• **What you should do**: I'd like the entries that follow repeated exactly, with the pictures left out.

• **Source material**:
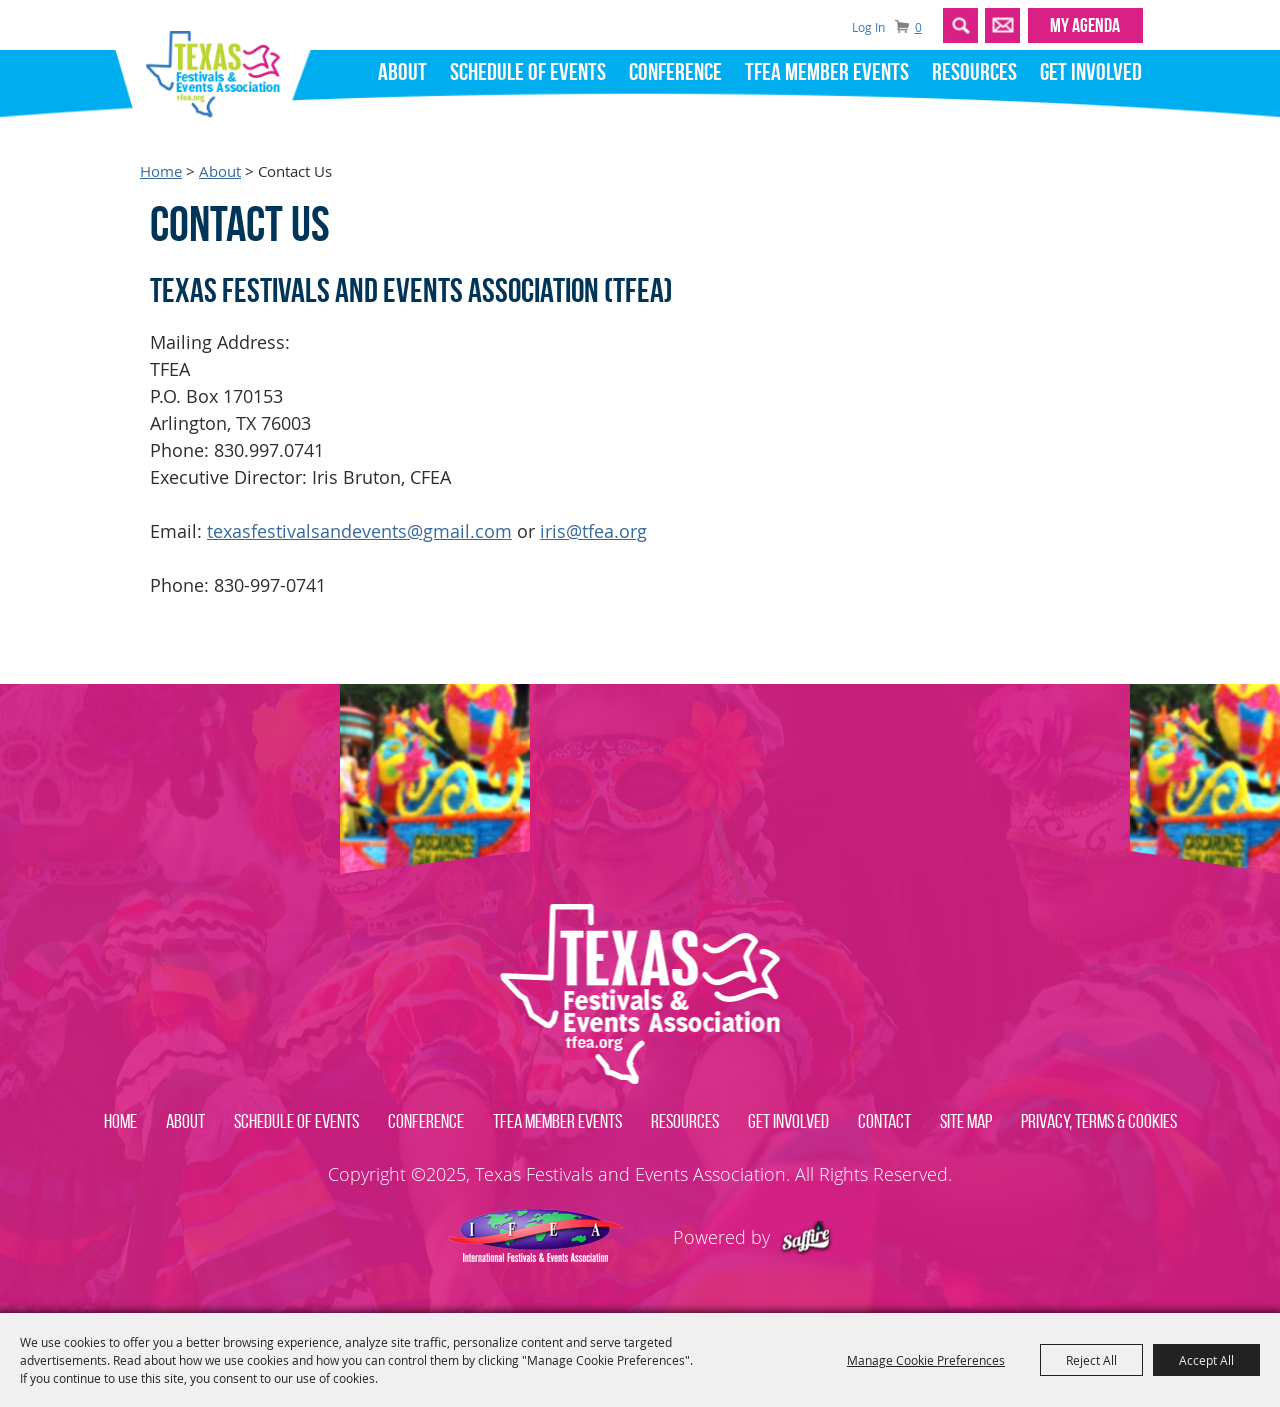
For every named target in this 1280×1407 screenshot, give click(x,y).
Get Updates (1002, 25)
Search (960, 25)
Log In (868, 27)
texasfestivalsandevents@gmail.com (359, 531)
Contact (884, 1121)
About (402, 72)
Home (161, 171)
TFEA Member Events (827, 72)
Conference (675, 72)
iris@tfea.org (593, 531)
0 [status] (918, 27)
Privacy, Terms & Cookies (1099, 1121)
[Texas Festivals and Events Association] (221, 68)
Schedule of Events (528, 72)
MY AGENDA (1085, 25)
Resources (974, 72)
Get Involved (1091, 72)
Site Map (966, 1121)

• **Your solution**:
For every named target in this 1280×1407 screenshot, give click(x,y).
Get Updates (1002, 25)
Search (960, 25)
Log In (868, 27)
texasfestivalsandevents@gmail.com (359, 531)
Contact (884, 1121)
About (402, 72)
Home (161, 171)
TFEA Member Events (827, 72)
Conference (675, 72)
iris@tfea.org (593, 531)
0 [status] (918, 27)
Privacy, Terms & Cookies (1099, 1121)
[Texas Festivals and Events Association] (221, 68)
Schedule of Events (528, 72)
MY AGENDA (1085, 25)
Resources (974, 72)
Get Involved (1091, 72)
Site Map (966, 1121)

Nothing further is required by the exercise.